タグ設定は設定箇所が多かったですが、以上で完了となります。
これでスクロール率の計測に必要なGTM設定は準備できたので、これらの設定を実際にGTMに反映させます。
※まだこの時点ではGTMに設定反映されていないため、スクロール率はGA4に計測されていません。
GTMのワークスペース公開で設定反映
最後にGoogle Tag Manager(GTM)のワークスペースを公開して、これまで実施してきた設定内容が反映されます。

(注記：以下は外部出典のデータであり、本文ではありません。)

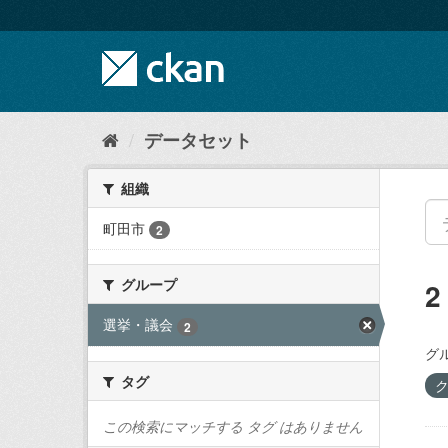
ス
キ
ッ
プ
し
て
内
データセット
容
へ
組織
町田市
2
グループ
選挙・議会
2
グ
タグ
この検索にマッチする タグ はありません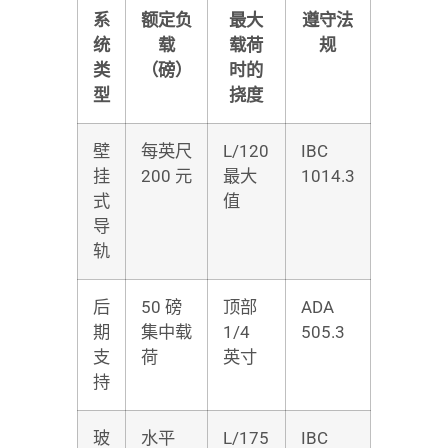
系
额定负
最大
遵守法
统
载
载荷
规
类
（磅）
时的
型
挠度
壁
每英尺
L/120
IBC
挂
200 元
最大
1014.3
式
值
导
轨
后
50 磅
顶部
ADA
期
集中载
1/4
505.3
支
荷
英寸
持
玻
水平
L/175
IBC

1.GTMのサマリー画面で「ワークスペースの変更」に設定したタグやトリガー、変数の情報が表示されるので確認し、右上にある「公開」ボタンをクリックします。
2.「変更の送信」画面で、再度「公開」ボタンをクリックします。
3.再びサマリー画面に戻ると、「現在編集中」と表示されるとともに、左下にメッセージが表示されるので「ワークスペースを更新」のリンクをクリックします。
4.「ワークスペースの更新」で未適用のバージョンが表示されるので、右上に出る「更新」ボタンをクリックします。
以上でGTMのワークスペース公開が完了し、設定したGA4のスクロール率が有効になります。
あとはGA4側で管理メニューから「カスタム定義」を設定し、スクロール率のカスタムディメンションを設定すれば、探索レポートで各スクロール率ごとのスクロール数が確認できます。
実際に探索レポートでは行に「ページタイトル」、列にカスタムディメンション設定した「スクロール率」、値に「イベント数」でレポートを出力してみました。
細かくて見えづらいですが、記事単位で10%刻みのスクロール率がどれぐらい発生しているか確認できます。
あとは各記事の表示回数(ページビュー)で、各スクロール数を割り算すれば、当該領域までスクロールされた割合が算出可能です。
GTMでスクロール計測する場合は拡張計測機能をオフに
Google Tag Manager(GTM)を使ってGA4のスクロール率を計測する際には注意点があります。
それは、GA4の拡張計測機能でのスクロール数をオフにすることです。
GTMと拡張計測機能でスクロール率を設定すると二重設定になってしまい、数値がおかしくなります。
GA4の管理>データストリームから拡張計測機能設定で「スクロール数」が有効の場合、無効にして「保存」をクリックします。
拡張計測機能の測定中からスクロール数がなくなったことを確認します。
この作業を忘れると、90%地点のスクロール率だけ数値が2倍になるので注意しましょう。
まとめ・終わりに
今回、GA4のスクロール率をGoogle Tag Manager(GTM)を使って設定する方法を紹介しました。
GA4になって拡張計測機能が用意され、GA単体でスクロール率の計測ができるようになりました。
しかし、GA4の拡張計測機能によるスクロール率は90%地点までスクロールされた回数しか記録できません。
ユーザーがサイト訪問した際に、もっと詳細なスクロールの動きをGA4で解析するにはGTMによるスクロール率の設定が必要です。
Google Analyticsに比べ、GTMは難易度が高く敬遠している方もいますが、使っていくうちに理解が深まります。
GTMを使えば、10%単位でのスクロールや25,50,75%といった一定地点でのスクロールされた回数が把握できます。
あとはGA4の表示回数の指標で各スクロール数を割り算すれば、スクロール率を算出可能です。
記事ではGTMでGA4でスクロール率を設定するまでの箇所を詳しく説明しているので、ぜひ設定の参考にしてください。